Activity:
Restate, word for word and with no pictures, the stretch of lines in the data below that begins at the line with "الْجَيْشِ وَالعَامِلِينَ بِهِ." and ends at the line with "Cestovný ruch", inclusive.

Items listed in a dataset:
-- Opening Marker --

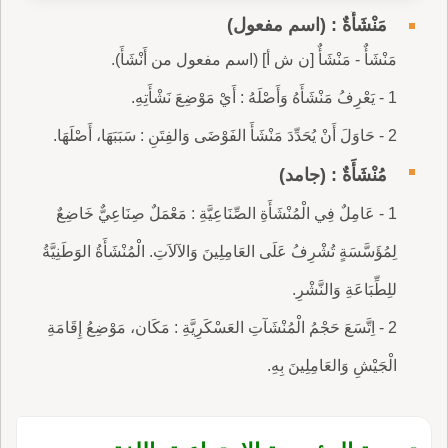
مَنْشَأَةٌ : (اسم مفعول)
مَنْشَأٌ - مَنْشَأٌ [ن ش أ] (اسم مفعول من أَنْشَأَ).
1 - يَعْرِفُ مَنْشَأَهُ وَأَصْلَهُ : أَيْ مَوْضِعَ نَشْأَتِهِ.
2 - حَاوَلَ أَنْ يُحَدِّدَ مَنْشَأَ‏ الفَوْضَى وَالفِتَنِ : سَبَبَهَا، أَصْلَهَا.
مُنْشَأَةٌ : (جامد)
1 - عَامِلٌ فِي الْمُنْشَأَةِ الصِّنَاعِيَّةِ : مَعْمَلٌ صِنَاعِيٌّ خَاضِعٌ
لِمُؤَسَّسَةٍ تُشْرِفُ عَلَى العَامِلِينَ وَالآلاَتِ. الْمُنْشَأَةُ الوَطَنِيَّةُ
للِطِّبَاعَةِ وَالنَّشْرِ.
2 - اِتَّسَعَ حَجْمُ الْمُنْشَآتِ العَسْكَرِيَّةِ : مَكَان، مَوْضِعُ إِقَامَةِ
الْجَيْشِ وَالعَامِلِينَ بِهِ.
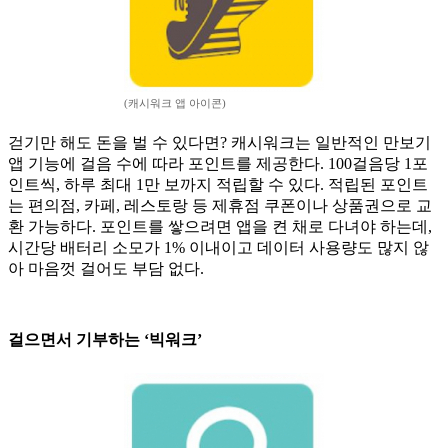
(캐시워크 앱 아이콘)
걷기만 해도 돈을 벌 수 있다면? 캐시워크는 일반적인 만보기
앱 기능에 걸음 수에 따라 포인트를 제공한다. 100걸음당 1포
인트씩, 하루 최대 1만 보까지 적립할 수 있다. 적립된 포인트
는 편의점, 카페, 레스토랑 등 제휴점 쿠폰이나 상품권으로 교
환 가능하다. 포인트를 쌓으려면 앱을 켠 채로 다녀야 하는데,
시간당 배터리 소모가 1% 이내이고 데이터 사용량도 많지 않
아 마음껏 걸어도 부담 없다.
걸으면서 기부하는 ‘빅워크’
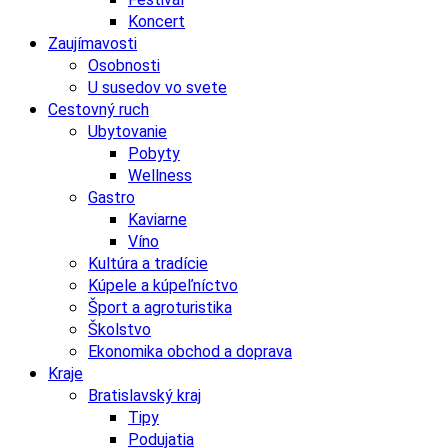
Koncert
Zaujímavosti
Osobnosti
U susedov vo svete
Cestovný ruch
Ubytovanie
Pobyty
Wellness
Gastro
Kaviarne
Víno
Kultúra a tradície
Kúpele a kúpeľníctvo
Šport a agroturistika
Školstvo
Ekonomika obchod a doprava
Kraje
Bratislavský kraj
Tipy
Podujatia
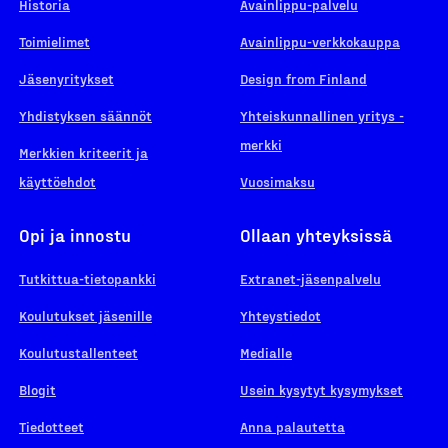
Historia
Avainlippu-palvelu
Toimielimet
Avainlippu-verkkokauppa
Jäsenyritykset
Design from Finland
Yhdistyksen säännöt
Yhteiskunnallinen yritys -
merkki
Merkkien kriteerit ja
käyttöehdot
Vuosimaksu
Opi ja innostu
Ollaan yhteyksissä
Tutkittua-tietopankki
Extranet-jäsenpalvelu
Koulutukset jäsenille
Yhteystiedot
Koulutustallenteet
Medialle
Blogit
Usein kysytyt kysymykset
Tiedotteet
Anna palautetta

-- Closing Marker --

Answer for the task:
الْجَيْشِ وَالعَامِلِينَ بِهِ.
(캐시워크 앱 아이콘)
걷기만 해도 돈을 벌 수 있다면? 캐시워크는 일반적인 만보기
앱 기능에 걸음 수에 따라 포인트를 제공한다. 100걸음당 1포
인트씩, 하루 최대 1만 보까지 적립할 수 있다. 적립된 포인트
는 편의점, 카페, 레스토랑 등 제휴점 쿠폰이나 상품권으로 교
환 가능하다. 포인트를 쌓으려면 앱을 켠 채로 다녀야 하는데,
시간당 배터리 소모가 1% 이내이고 데이터 사용량도 많지 않
아 마음껏 걸어도 부담 없다.
걸으면서 기부하는 ‘빅워크’
Koncert
Zaujímavosti
Osobnosti
U susedov vo svete
Cestovný ruch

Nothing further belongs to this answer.